# What causes the "wave" or rush with weed?



## Janjuko (Nov 19, 2016)

i have been consuming cannabis for 8 years. Im very experienced and i have had many different types of highs from it. However my favorite would be the rush or wave that happens either when you take a big toke or have a lot of a particular component of the cannabis plant. Because its not just big tokes or the first one at times. Sometimes its like the third toke in the middle of my session. And it doesnt necessarily mean i have reached my peak or my dosage of medicine because it can happen multiple times in a session.

Im sure most of you are familiar with this. The feeling that rushes over your mind like a splash of water washing your brain clean. Lol. Or like you are walking thru some jello? Or like you wiped your forehead to the back of your head.

Its kinda like that grip feeling some strains give when you get very medicated on it. For sure i can take a lot of weed and feel this but thats clearly not what it is. As i have said it can be a big toke, the first hit or even the third hit and it can happen multiple times a session.

Ive been calling it euphoria but i used to call it "the wave" with my friends.

Ive heard its the thc but i beg to differ, i think its a terpene. And it isnt necessarily i got happy. Its more like O M G my brain feels good! Lmao. But for like the 2 seconds the wave or rush is happening.


I am highly addicted to this feeling, and it really sucks that i dont know how to get this feeling. So im not like trying drugs or buying certain types of weed fueling this addiction. I have definitely been called a crack head when i get the right weed, because ill take a toke every 15 minutes just to get the feeling despite already getting medicated. Those strains go fast lol. Ive never taken much notice to the terpene flavor profile tho and i honestly thought it was just high thc as that was what i used to go for before having experienced some real cbd.

But the thing is even the cbd strains have done that feeling. So im like its obviously not the thc. It clearly has nothing to do with potency as even weak bud has done it.

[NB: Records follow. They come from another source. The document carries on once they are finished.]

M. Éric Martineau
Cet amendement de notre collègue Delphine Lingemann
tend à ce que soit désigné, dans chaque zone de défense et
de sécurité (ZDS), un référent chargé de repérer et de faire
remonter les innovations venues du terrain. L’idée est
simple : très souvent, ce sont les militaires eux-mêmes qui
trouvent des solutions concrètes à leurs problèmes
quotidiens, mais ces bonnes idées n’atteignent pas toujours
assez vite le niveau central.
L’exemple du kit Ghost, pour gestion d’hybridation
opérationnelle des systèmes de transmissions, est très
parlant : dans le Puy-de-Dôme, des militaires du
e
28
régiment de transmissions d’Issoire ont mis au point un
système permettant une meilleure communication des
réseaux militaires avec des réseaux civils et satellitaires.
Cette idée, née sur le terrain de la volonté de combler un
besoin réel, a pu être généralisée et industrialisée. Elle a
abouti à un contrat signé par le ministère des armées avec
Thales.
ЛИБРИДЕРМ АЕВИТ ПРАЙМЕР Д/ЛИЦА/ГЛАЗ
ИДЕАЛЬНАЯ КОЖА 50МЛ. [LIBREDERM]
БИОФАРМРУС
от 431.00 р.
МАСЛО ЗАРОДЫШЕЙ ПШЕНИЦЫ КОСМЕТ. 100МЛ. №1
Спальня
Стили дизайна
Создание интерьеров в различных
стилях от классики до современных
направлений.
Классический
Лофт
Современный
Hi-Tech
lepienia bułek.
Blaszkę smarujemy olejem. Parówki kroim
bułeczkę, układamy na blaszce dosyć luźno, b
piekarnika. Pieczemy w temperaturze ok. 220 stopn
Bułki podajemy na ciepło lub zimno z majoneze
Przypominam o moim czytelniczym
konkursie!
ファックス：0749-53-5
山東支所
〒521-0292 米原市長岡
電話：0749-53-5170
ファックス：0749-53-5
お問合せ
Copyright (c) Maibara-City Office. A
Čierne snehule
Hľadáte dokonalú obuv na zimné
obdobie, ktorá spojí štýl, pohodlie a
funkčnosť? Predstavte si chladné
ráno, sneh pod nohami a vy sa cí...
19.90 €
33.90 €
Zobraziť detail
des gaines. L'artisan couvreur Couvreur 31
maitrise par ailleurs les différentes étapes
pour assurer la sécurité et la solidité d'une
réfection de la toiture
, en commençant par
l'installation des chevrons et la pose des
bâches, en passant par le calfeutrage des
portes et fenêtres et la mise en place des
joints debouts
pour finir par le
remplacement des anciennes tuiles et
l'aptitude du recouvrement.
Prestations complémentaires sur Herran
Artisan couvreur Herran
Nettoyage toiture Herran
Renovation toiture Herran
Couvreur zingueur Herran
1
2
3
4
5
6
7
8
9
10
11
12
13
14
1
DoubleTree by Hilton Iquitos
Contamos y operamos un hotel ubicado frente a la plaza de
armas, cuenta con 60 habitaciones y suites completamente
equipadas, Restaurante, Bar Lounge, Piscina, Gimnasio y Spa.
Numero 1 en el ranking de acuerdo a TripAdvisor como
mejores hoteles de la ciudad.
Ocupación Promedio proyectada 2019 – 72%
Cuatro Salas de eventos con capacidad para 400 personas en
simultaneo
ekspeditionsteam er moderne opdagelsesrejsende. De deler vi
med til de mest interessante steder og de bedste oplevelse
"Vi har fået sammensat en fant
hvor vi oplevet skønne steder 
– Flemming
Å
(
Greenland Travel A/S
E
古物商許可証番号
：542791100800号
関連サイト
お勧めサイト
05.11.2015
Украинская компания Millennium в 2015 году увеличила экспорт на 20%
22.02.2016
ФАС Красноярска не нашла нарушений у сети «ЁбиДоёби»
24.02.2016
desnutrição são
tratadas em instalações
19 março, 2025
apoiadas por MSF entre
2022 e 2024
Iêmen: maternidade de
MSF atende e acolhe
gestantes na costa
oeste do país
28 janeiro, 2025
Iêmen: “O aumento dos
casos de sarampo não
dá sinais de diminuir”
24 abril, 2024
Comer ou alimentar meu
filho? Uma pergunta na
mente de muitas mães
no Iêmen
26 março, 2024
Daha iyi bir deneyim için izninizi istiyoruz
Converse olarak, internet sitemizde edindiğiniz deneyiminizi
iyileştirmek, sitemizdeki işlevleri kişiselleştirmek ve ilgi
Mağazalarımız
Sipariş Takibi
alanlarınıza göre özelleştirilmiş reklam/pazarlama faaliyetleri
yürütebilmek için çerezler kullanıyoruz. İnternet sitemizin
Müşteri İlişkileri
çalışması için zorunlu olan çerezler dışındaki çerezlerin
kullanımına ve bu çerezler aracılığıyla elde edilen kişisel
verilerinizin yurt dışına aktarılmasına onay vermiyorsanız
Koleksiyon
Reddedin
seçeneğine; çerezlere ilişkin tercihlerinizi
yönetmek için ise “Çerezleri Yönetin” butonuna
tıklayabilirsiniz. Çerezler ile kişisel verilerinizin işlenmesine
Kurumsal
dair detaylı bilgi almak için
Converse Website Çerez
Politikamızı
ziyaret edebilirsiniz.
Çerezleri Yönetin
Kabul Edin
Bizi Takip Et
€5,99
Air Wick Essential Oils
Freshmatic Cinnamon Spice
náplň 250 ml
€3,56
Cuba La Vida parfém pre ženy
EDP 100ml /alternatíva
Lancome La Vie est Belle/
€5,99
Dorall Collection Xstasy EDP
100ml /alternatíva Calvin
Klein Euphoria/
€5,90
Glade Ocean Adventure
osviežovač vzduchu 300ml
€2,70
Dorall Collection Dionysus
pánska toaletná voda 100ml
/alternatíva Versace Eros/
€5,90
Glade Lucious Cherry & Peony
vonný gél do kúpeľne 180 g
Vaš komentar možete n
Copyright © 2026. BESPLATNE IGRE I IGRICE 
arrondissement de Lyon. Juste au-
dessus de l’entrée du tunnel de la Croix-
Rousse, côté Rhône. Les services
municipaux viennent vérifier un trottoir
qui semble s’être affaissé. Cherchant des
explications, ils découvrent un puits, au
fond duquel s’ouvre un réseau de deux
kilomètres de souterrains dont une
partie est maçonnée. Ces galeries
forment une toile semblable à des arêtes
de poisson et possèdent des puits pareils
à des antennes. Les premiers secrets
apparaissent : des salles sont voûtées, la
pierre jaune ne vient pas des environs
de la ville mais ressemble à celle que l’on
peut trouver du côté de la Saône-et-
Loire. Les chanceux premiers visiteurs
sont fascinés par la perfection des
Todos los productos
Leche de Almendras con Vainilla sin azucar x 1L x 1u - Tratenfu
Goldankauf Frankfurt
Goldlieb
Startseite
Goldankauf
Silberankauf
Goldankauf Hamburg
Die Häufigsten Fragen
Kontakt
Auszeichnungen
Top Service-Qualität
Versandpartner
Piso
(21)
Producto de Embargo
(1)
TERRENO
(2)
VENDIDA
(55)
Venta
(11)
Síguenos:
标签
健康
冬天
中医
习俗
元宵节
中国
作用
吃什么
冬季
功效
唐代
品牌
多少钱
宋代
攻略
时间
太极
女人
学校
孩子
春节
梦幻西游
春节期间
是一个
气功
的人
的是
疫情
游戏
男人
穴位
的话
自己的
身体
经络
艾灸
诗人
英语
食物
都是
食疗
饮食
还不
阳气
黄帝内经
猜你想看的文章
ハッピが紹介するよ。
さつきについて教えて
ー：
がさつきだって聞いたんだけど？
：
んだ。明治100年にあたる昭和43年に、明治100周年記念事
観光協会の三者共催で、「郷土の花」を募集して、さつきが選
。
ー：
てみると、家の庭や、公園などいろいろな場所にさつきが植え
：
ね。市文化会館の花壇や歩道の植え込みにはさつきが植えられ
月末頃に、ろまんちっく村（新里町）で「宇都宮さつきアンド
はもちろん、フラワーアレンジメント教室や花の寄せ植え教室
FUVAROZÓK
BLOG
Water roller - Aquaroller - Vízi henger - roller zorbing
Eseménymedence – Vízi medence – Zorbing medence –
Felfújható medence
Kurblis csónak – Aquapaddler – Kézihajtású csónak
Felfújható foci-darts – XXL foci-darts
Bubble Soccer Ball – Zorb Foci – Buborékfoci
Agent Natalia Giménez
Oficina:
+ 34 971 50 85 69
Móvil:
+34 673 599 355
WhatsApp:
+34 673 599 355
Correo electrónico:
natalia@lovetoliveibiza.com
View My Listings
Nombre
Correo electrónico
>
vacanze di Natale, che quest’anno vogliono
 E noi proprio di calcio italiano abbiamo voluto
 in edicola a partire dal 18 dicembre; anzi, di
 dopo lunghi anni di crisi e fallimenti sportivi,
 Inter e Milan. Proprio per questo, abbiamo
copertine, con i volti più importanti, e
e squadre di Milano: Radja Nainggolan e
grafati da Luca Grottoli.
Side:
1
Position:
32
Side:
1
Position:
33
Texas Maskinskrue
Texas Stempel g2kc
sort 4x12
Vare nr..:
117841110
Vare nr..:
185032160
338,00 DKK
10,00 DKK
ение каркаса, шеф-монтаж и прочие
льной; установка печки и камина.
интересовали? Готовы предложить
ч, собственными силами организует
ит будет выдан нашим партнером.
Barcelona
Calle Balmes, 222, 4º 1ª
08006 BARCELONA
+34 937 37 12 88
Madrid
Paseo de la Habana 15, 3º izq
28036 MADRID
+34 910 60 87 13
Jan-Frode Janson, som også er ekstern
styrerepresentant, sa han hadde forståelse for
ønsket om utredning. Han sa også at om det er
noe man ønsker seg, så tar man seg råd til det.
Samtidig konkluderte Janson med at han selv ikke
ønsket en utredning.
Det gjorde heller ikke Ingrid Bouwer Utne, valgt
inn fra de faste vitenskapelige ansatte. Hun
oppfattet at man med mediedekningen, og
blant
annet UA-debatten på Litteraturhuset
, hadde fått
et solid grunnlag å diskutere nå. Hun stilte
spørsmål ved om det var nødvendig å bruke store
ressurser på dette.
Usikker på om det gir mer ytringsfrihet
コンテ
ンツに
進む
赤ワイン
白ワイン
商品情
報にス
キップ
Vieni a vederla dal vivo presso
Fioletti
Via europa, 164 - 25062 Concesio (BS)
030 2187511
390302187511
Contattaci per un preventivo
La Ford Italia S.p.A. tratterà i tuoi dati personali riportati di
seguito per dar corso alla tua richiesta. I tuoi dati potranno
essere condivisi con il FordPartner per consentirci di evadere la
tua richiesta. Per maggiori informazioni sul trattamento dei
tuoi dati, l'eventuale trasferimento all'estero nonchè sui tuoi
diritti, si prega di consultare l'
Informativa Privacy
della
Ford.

So my theory is its the terpenes. Perhaps limonene? As sativas seem to have the greatest chance of achieving this effect.

Anybody have any clue? I know im gonna get a lot of answers but id like to figure it out....like is it a rush of endorphins? Am i being unhealthy reaching for something that could possibly be damaging me? Like im trying to feel the feeling of a lot of brain cells dying? I honestly have never felt it from any other drug i have tried and its clear reason why.i am somewhat addicted to it, i can use it, be chill and medicated off just a little, but when im trying to have fun and get high, i end up using a lot just to get this stupid little 2 second feeling of absolute bliss.

Lmao idk what it is. Its clearly a crack head habit i got. But what if i need it medically? Like sometimes i feel so depressed and sad when i havent had this feeling in a while despite the fact that its clear that i am receiving the "happy chemicals" in the brain i still feel like sad or lacking because i havent had this feeling in a while. Which im going thru right now lol. Im medicated for sure. No pain. No stress. No worries. I can eat, i can sleep, i can function unlike when im not stoned. But i get so sad and miserable when i havent had a rush.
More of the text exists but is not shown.